> [Extracted records]:
■ ■ ■ ■ ■ ■ ■
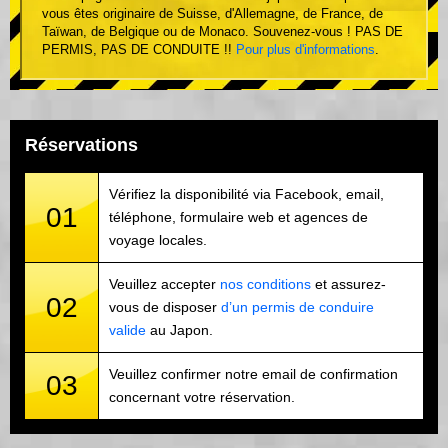
vous êtes originaire de Suisse, d'Allemagne, de France, de
Taïwan, de Belgique ou de Monaco. Souvenez-vous ! PAS DE
PERMIS, PAS DE CONDUITE !!
Pour plus d'informations
.
Réservations
Vérifiez la disponibilité via Facebook, email,
01
téléphone, formulaire web et agences de
voyage locales.
Veuillez accepter
nos conditions
et assurez-
02
vous de disposer
d’un permis de conduire
valide
au Japon.
Veuillez confirmer notre email de confirmation
03
concernant votre réservation.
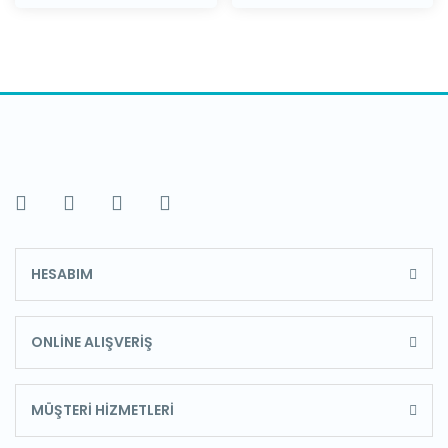
HESABIM
ONLİNE ALIŞVERİŞ
MÜŞTERİ HİZMETLERİ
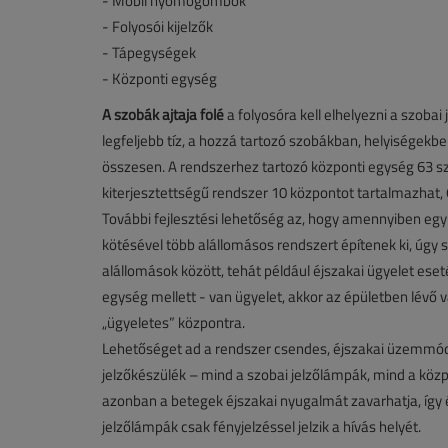
- Mobil nyomógombok
- Folyosói kijelzők
- Tápegységek
- Központi egység
A szobák ajtaja fölé
a folyosóra kell elhelyezni a szoba
legfeljebb tíz, a hozzá tartozó szobákban, helyiségekb
összesen. A rendszerhez tartozó központi egység 63 szo
kiterjesztettségű rendszer 10 központot tartalmazhat,
További fejlesztési lehetőség az, hogy amennyiben eg
kötésével több alállomásos rendszert építenek ki, úgy 
alállomások között, tehát például éjszakai ügyelet es
egység mellett - van ügyelet, akkor az épületben lévő 
„ügyeletes” központra.
Lehetőséget ad a rendszer csendes, éjszakai üzemmódr
jelzőkészülék – mind a szobai jelzőlámpák, mind a közp
azonban a betegek éjszakai nyugalmát zavarhatja, így 
jelzőlámpák csak fényjelzéssel jelzik a hívás helyét.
■ ■ ■ ■ ■ ■ ■
> [Your goal]:
If a line holds the string "email", it counts; please state how many such lines there are in the data, with nothing more.

> [Worked solution]:
2